### PROBLEM
Set out exactly, line by line, the stretch of data below that begins at the line containing "-15% CLUB DEAL" and ends at the line containing "بعد وفاة شقيقه: إمبارح", with both ends kept.

### Page-level text extractions
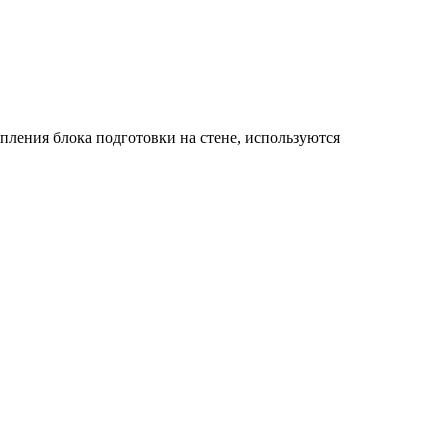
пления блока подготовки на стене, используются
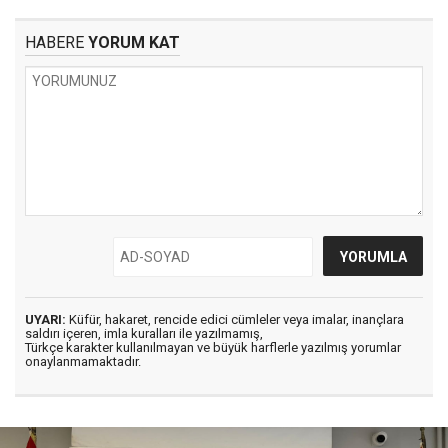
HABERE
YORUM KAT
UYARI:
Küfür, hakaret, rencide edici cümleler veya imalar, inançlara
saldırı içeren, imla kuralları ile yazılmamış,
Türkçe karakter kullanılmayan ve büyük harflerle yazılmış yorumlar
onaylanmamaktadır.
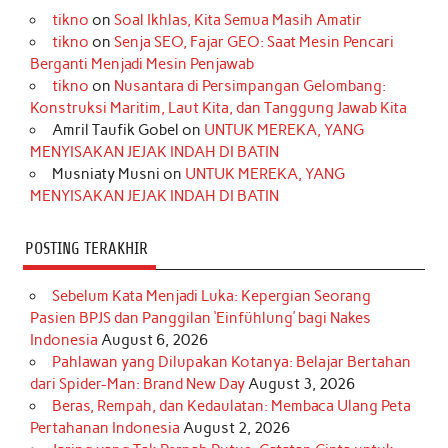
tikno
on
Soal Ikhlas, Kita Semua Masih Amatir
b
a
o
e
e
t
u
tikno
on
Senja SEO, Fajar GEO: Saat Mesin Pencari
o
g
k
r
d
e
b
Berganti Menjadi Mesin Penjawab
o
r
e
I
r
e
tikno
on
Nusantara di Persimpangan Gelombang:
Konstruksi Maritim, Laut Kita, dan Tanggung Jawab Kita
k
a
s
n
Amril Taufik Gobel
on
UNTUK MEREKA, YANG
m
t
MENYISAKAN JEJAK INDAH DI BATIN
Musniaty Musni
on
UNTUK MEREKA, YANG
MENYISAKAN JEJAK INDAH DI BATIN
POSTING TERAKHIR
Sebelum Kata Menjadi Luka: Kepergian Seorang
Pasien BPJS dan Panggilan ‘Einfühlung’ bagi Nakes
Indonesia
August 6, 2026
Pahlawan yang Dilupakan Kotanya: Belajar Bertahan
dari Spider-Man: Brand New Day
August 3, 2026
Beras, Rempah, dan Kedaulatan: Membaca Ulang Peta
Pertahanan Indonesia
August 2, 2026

* * *

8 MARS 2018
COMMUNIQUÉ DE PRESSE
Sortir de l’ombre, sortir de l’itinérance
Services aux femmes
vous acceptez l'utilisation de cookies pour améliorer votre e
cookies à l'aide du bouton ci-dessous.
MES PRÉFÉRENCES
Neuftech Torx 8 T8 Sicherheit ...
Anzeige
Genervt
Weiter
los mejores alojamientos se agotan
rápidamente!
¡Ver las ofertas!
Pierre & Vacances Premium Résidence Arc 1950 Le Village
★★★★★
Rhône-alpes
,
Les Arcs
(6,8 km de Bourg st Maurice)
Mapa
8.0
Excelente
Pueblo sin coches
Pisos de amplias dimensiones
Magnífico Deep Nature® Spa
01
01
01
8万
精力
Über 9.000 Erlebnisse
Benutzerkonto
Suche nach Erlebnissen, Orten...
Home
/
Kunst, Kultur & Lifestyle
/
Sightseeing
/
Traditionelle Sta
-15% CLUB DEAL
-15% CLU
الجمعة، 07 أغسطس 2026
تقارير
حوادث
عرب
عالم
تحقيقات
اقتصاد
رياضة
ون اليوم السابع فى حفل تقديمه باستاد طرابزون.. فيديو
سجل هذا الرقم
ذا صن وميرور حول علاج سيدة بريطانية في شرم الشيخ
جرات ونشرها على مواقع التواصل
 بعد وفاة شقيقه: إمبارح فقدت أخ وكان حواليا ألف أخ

--

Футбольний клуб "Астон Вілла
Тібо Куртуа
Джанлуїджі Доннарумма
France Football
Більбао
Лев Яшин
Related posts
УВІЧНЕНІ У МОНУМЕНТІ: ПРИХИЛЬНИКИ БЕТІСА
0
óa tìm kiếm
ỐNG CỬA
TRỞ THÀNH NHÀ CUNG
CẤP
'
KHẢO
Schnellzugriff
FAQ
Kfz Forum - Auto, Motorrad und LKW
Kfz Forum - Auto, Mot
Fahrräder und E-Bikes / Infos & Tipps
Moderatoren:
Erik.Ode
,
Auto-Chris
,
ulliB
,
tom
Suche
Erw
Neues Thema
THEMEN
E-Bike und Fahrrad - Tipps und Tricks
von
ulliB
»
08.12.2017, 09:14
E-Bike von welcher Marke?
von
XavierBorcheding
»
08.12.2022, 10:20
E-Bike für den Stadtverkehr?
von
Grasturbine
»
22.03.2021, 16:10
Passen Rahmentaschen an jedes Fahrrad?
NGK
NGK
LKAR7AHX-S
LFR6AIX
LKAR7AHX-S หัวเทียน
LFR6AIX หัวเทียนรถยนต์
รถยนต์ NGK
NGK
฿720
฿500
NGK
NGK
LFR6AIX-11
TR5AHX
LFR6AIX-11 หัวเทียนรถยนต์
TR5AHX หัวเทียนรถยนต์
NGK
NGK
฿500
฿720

### OUTPUT
-15% CLUB DEAL
-15% CLU
الجمعة، 07 أغسطس 2026
تقارير
حوادث
عرب
عالم
تحقيقات
اقتصاد
رياضة
ون اليوم السابع فى حفل تقديمه باستاد طرابزون.. فيديو
سجل هذا الرقم
ذا صن وميرور حول علاج سيدة بريطانية في شرم الشيخ
جرات ونشرها على مواقع التواصل
 بعد وفاة شقيقه: إمبارح فقدت أخ وكان حواليا ألف أخ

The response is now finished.